*TO DO*
Print the data that follows, exactly and completely.

*AVAILABLE RECORDS*
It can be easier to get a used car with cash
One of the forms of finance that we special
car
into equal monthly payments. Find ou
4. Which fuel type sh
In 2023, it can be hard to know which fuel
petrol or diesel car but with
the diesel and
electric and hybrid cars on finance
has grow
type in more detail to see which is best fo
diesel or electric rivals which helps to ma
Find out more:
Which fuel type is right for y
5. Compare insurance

*EXPECTED OUTPUT*
It can be easier to get a used car with cash
One of the forms of finance that we special
car
into equal monthly payments. Find ou
4. Which fuel type sh
In 2023, it can be hard to know which fuel
petrol or diesel car but with
the diesel and
electric and hybrid cars on finance
has grow
type in more detail to see which is best fo
diesel or electric rivals which helps to ma
Find out more:
Which fuel type is right for y
5. Compare insurance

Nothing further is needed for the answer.